Dataset entries:
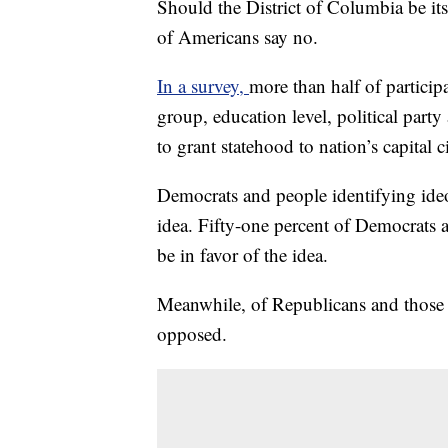
Should the District of Columbia be it
of Americans say no.
In a survey,
more than half of particip
group, education level, political par
to grant statehood to nation’s capital ci
Democrats and people identifying ideol
idea. Fifty-one percent of Democrats a
be in favor of the idea.
Meanwhile, of Republicans and those i
opposed.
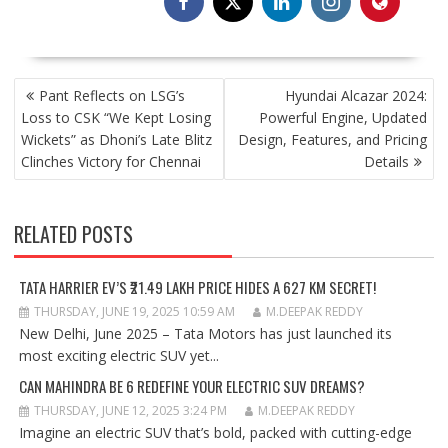
POST
Pant Reflects on LSG’s
Hyundai Alcazar 2024:
NAVIGATION
Loss to CSK “We Kept Losing
Powerful Engine, Updated
Wickets” as Dhoni’s Late Blitz
Design, Features, and Pricing
Clinches Victory for Chennai
Details
RELATED POSTS
TATA HARRIER EV’S ₹21.49 LAKH PRICE HIDES A 627 KM SECRET!
THURSDAY, JUNE 19, 2025 10:59 AM
M.DEEPAK REDDY
New Delhi, June 2025 – Tata Motors has just launched its
most exciting electric SUV yet...
CAN MAHINDRA BE 6 REDEFINE YOUR ELECTRIC SUV DREAMS?
THURSDAY, JUNE 12, 2025 3:24 PM
M.DEEPAK REDDY
Imagine an electric SUV that’s bold, packed with cutting-edge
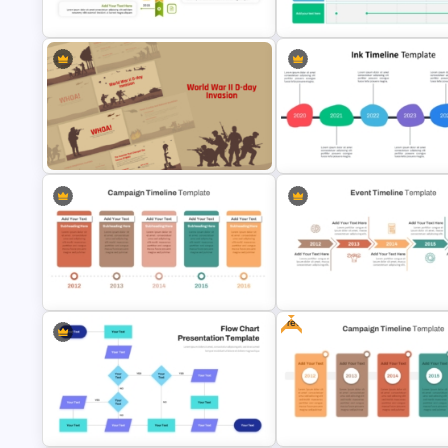
Spiral Timeline Templates
Template
Vertical Timeline PowerPoint
6 Month Project Plan PowerPo
Template
Template
World War II D-Day Invasion
Presentation Templates
Ink Timeline Template
Free
Campaign Timeline Template For
Event Timeline Template
PowerPoint & Google Slides
PowerPoint & Google Slides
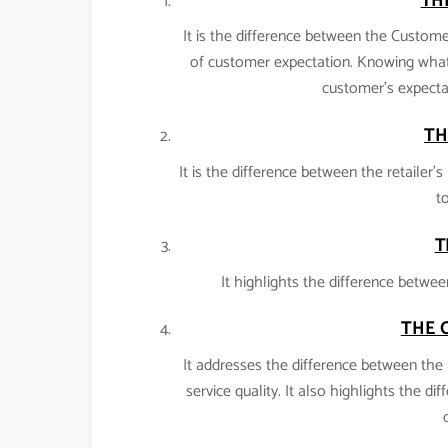
TH
It is the difference between the Customer
of customer expectation. Knowing what
customer’s expectat
TH
It is the difference between the retailer
to
T
It highlights the difference betwee
THE 
It addresses the difference between the 
service quality. It also highlights the di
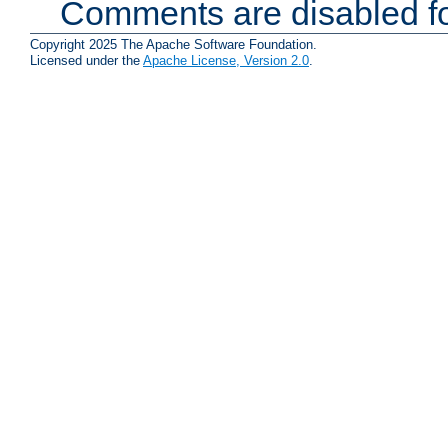
Comments are disabled fo
Copyright 2025 The Apache Software Foundation.
Licensed under the
Apache License, Version 2.0
.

WHAT THIS TASK INVOLVES:
The expected result is every record above, word for word, with no pictures in it.

WRITTEN RESPONSE:
Should the District of Columbia be it
of Americans say no.
In a survey,
more than half of particip
group, education level, political par
to grant statehood to nation’s capital ci
Democrats and people identifying ideol
idea. Fifty-one percent of Democrats a
be in favor of the idea.
Meanwhile, of Republicans and those i
opposed.
POST
Pant Reflects on LSG’s
Hyundai Alcazar 2024:
NAVIGATION
Loss to CSK “We Kept Losing
Powerful Engine, Updated
Wickets” as Dhoni’s Late Blitz
Design, Features, and Pricing
Clinches Victory for Chennai
Details
RELATED POSTS
TATA HARRIER EV’S ₹21.49 LAKH PRICE HIDES A 627 KM SECRET!
THURSDAY, JUNE 19, 2025 10:59 AM
M.DEEPAK REDDY
New Delhi, June 2025 – Tata Motors has just launched its
most exciting electric SUV yet...
CAN MAHINDRA BE 6 REDEFINE YOUR ELECTRIC SUV DREAMS?
THURSDAY, JUNE 12, 2025 3:24 PM
M.DEEPAK REDDY
Imagine an electric SUV that’s bold, packed with cutting-edge
Spiral Timeline Templates
Template
Vertical Timeline PowerPoint
6 Month Project Plan PowerPo
Template
Template
World War II D-Day Invasion
Presentation Templates
Ink Timeline Template
Free
Campaign Timeline Template For
Event Timeline Template
PowerPoint & Google Slides
PowerPoint & Google Slides
TH
It is the difference between the Customer
of customer expectation. Knowing what
customer’s expectat
TH
It is the difference between the retailer
to
T
It highlights the difference betwee
THE 
It addresses the difference between the 
service quality. It also highlights the di
Comments are disabled fo
Copyright 2025 The Apache Software Foundation.
Licensed under the
Apache License, Version 2.0
.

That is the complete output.